DEVENIR PARENTS, C’EST SE LAISSER DES PORTES OUVERTES.

 

9 – LE GRAND JOUR : EMMENEZ-LE AVEC VOUS

 

Bien souvent, vous ne connaitrez pas les membres de l’équipe présente pour votre accouchement. Il est donc important de donner votre projet de naissance aux soignants qui vous accueilleront en salle de naissance, le « grand jour » et de le verbaliser oralement également.

10 – LE PAPA OU L’ACCOMPAGNANT, GARANTS DE VOS SOUHAITS

 

 

L’intérêt du projet de naissance, c’est que vous n’ayez plus à y penser le jour J. Si vous êtes trop dans l’intellectuel, vous ne pourrez pas entrer dans votre bulle. 

Votre compagnon est là pour veiller au respect de vos souhaits, en établissant le dialogue avec les équipes le jour de la naissance.
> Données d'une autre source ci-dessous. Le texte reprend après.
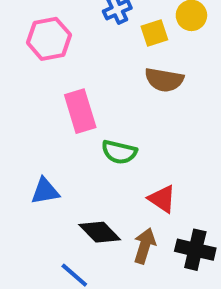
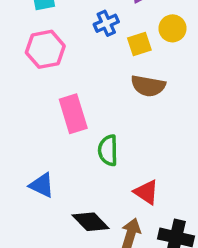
green semicircle: (119, 152) -> (108, 150), turned 76
blue triangle: (45, 191) -> (42, 185), turned 36

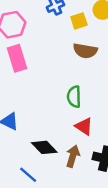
pink rectangle: (73, 114) -> (17, 58), moved
green semicircle: (108, 150) -> (74, 97), moved

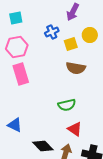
green semicircle: (74, 97) -> (67, 105), turned -102

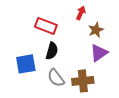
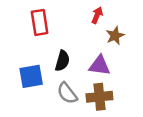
red rectangle: (46, 26) -> (40, 22), moved, turned 60
purple triangle: (99, 53) -> (99, 66), moved, turned 42

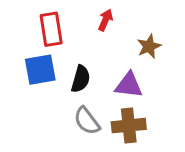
red arrow: (97, 15) -> (105, 20), moved
blue square: (31, 76) -> (40, 70), moved

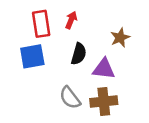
red arrow: (105, 20) -> (71, 20), moved
black semicircle: (81, 79) -> (79, 54), moved

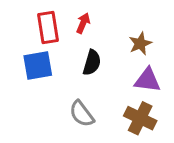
purple triangle: (104, 69) -> (147, 80), moved
brown cross: (104, 101) -> (140, 118), moved, turned 32

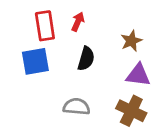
gray semicircle: (82, 114) -> (76, 107), turned 132

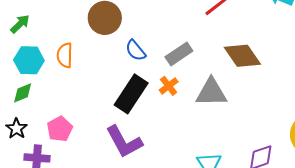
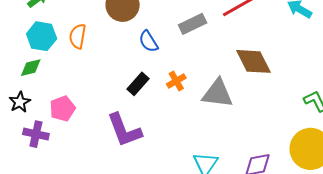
gray rectangle: (179, 54) -> (193, 24), moved
black rectangle: (131, 94) -> (138, 84), size x0.6

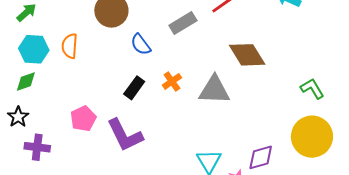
pink pentagon: (62, 109) -> (83, 119), moved

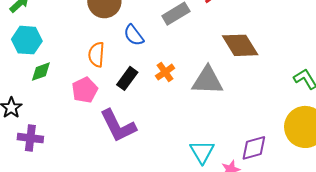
orange semicircle: (70, 46) -> (96, 55), moved
green diamond: (26, 82) -> (41, 72), moved
pink pentagon: (83, 119) -> (85, 90), moved

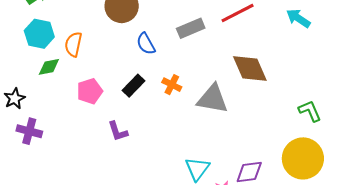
orange semicircle: (96, 55) -> (73, 44), moved
orange cross: (165, 72) -> (172, 85), turned -36
purple L-shape: (118, 126) -> (118, 131), size x0.6

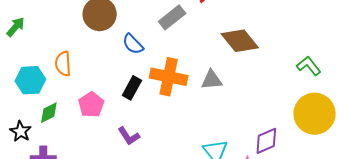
cyan hexagon: (39, 34) -> (30, 80), moved
green diamond: (49, 67) -> (49, 113), moved
orange cross: (172, 85) -> (169, 77), size x1.8
gray triangle: (213, 99) -> (212, 80), size x0.7

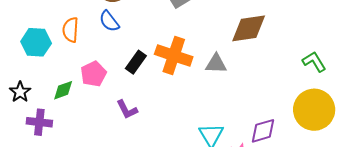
brown diamond: (240, 41) -> (249, 28), turned -66
blue semicircle: (133, 44) -> (109, 21), moved
green diamond: (49, 113) -> (63, 90), moved

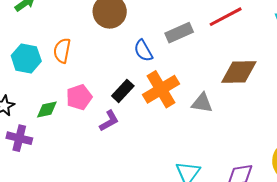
blue semicircle: (109, 21) -> (143, 51), moved
orange cross: (174, 56) -> (161, 89), turned 33
purple L-shape: (127, 110) -> (109, 121), moved, turned -100

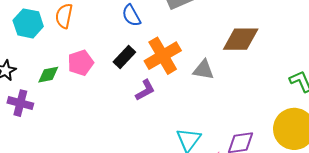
blue semicircle: (143, 51) -> (131, 15), moved
purple L-shape: (109, 121) -> (145, 90), moved

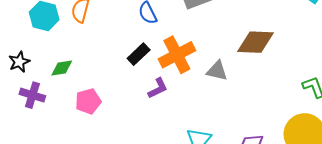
pink pentagon: (81, 63) -> (88, 101), moved

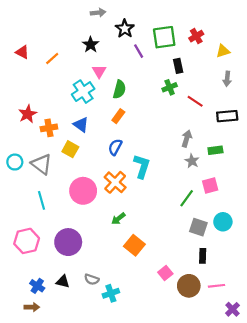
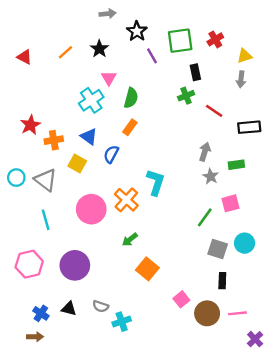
orange line: (52, 58) -> (65, 52), moved
gray arrow: (227, 79) -> (241, 79), moved
blue semicircle: (115, 147) -> (111, 154), moved

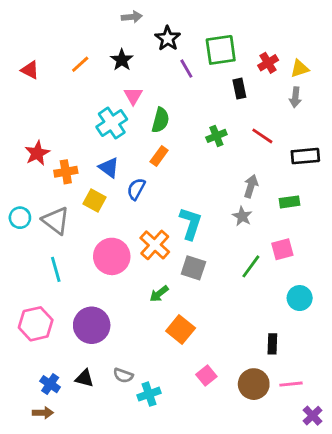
red cross: (215, 39) -> (268, 63), moved
green cross: (186, 96) -> (216, 136), moved
gray star: (211, 176) -> (242, 216), moved
gray square: (218, 249) -> (193, 268), moved
pink square: (181, 299) -> (206, 375), moved

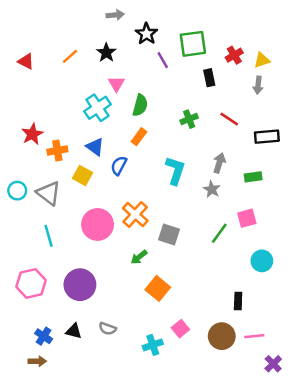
cyan L-shape: (191, 223) -> (175, 171), moved
cyan cross: (149, 394) -> (153, 345), moved

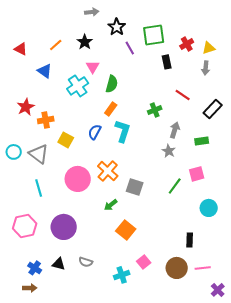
green cross: (189, 119) -> (155, 110), moved
black rectangle: (267, 137) -> (213, 109), turned -42
blue triangle: (95, 147) -> (45, 71), moved
cyan L-shape: (175, 171) -> (123, 131), moved

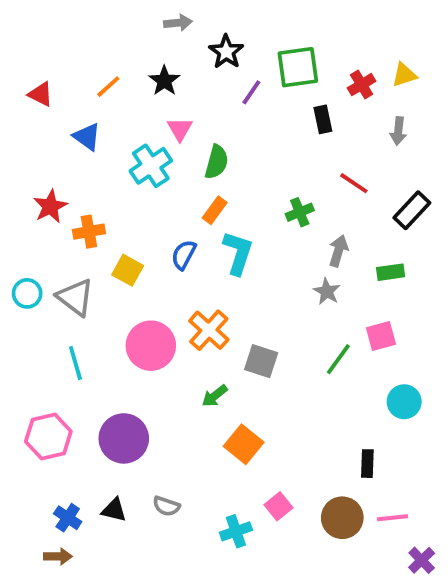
purple line: (130, 48) -> (251, 92), turned 64
yellow triangle: (209, 48) -> (404, 75), moved

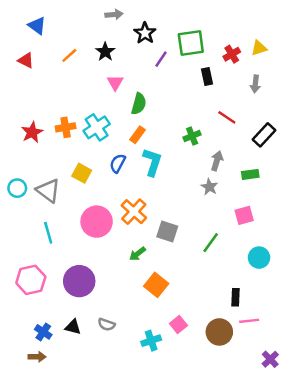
blue triangle: (87, 137) -> (37, 26), moved
cyan cross: (151, 166) -> (97, 127), moved
orange cross: (89, 232) -> (66, 127), moved
green line: (338, 359) -> (211, 243), moved
pink line: (393, 518) -> (249, 321), moved

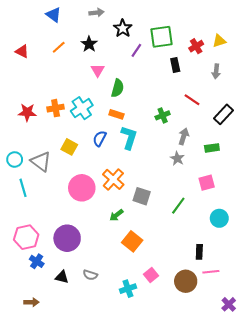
blue triangle: (37, 26) -> (53, 15), moved
red star: (32, 132) -> (27, 112), turned 30
orange rectangle: (137, 135) -> (116, 114), turned 72
cyan line: (48, 233) -> (23, 188), moved
blue cross: (43, 332) -> (37, 261), moved

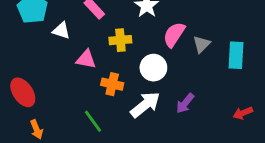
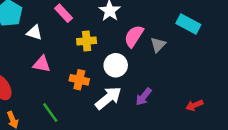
cyan rectangle: (236, 55) -> (188, 24), moved, turned -65
pink triangle: (86, 59) -> (42, 64), moved
green line: (93, 121) -> (50, 113), moved

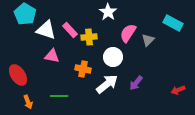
pink rectangle: (64, 13) -> (70, 30), moved
white triangle: (34, 33) -> (46, 30), size x1.5
green line: (50, 113) -> (59, 96), turned -54

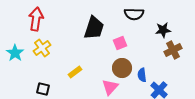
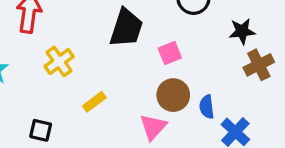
yellow cross: (42, 48) -> (59, 61), moved

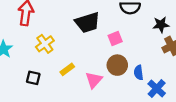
black trapezoid: (126, 28) -> (87, 23), turned 55
pink triangle: (153, 127) -> (94, 80), moved
black square: (41, 130) -> (33, 78), moved

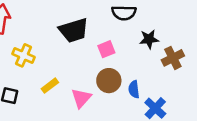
black star: (161, 25) -> (149, 39), moved
yellow cross: (45, 44) -> (24, 55), turned -30

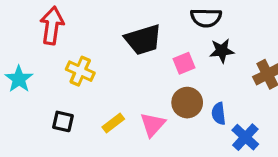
black star: (149, 39) -> (222, 51), moved
yellow rectangle: (50, 86) -> (113, 123), moved

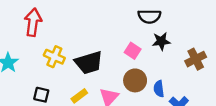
black trapezoid: (143, 40) -> (89, 63), moved
pink square: (184, 63) -> (133, 51), turned -35

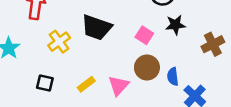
yellow cross: (54, 57) -> (59, 42), turned 30
black trapezoid: (89, 63) -> (97, 27), moved, turned 36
Encore une bonne raison de construire le projet de naissance à deux, en couple !

 

 

 

 

Ne vous sentez pas non plus obliger de faire un projet de naissance. Vous pouvez aussi avoir des souhaits en tête et les verbaliser le « jour J » à l’équipe soignante. En effet, la plupart des femmes ont des attentes communes dont l’équipe obstétricale a bien conscience. Quelle femme souhaiterait vouloir une épisiotomie lors de son accouchement ? Quelle femme souhaiterait être séparée de son enfant à la naissance ? Etc.

 

Il est important d’avoir pleinement confiance en l’équipe soignante qui va vous accompagner pour la naissance de votre enfant. Et heureusement, la plupart des soignants ont à coeur que ce MOMENT reste privilégié.

 

N’oubliez pas que la naissance, c’est laisser place à l’inconnu pour faire connaissance avec votre enfant, cet inconnu familier. C’est accepter de LÂCHER PRISE. Vous ne pouvez pas tout contrôler et une naissance se déroule rarement exactement comme l’on avait prévu. L’acteur principal de cet accouchement reste le BÉBÉ, ce petit homme en devenir dont nous n’avons pas toute maitrise.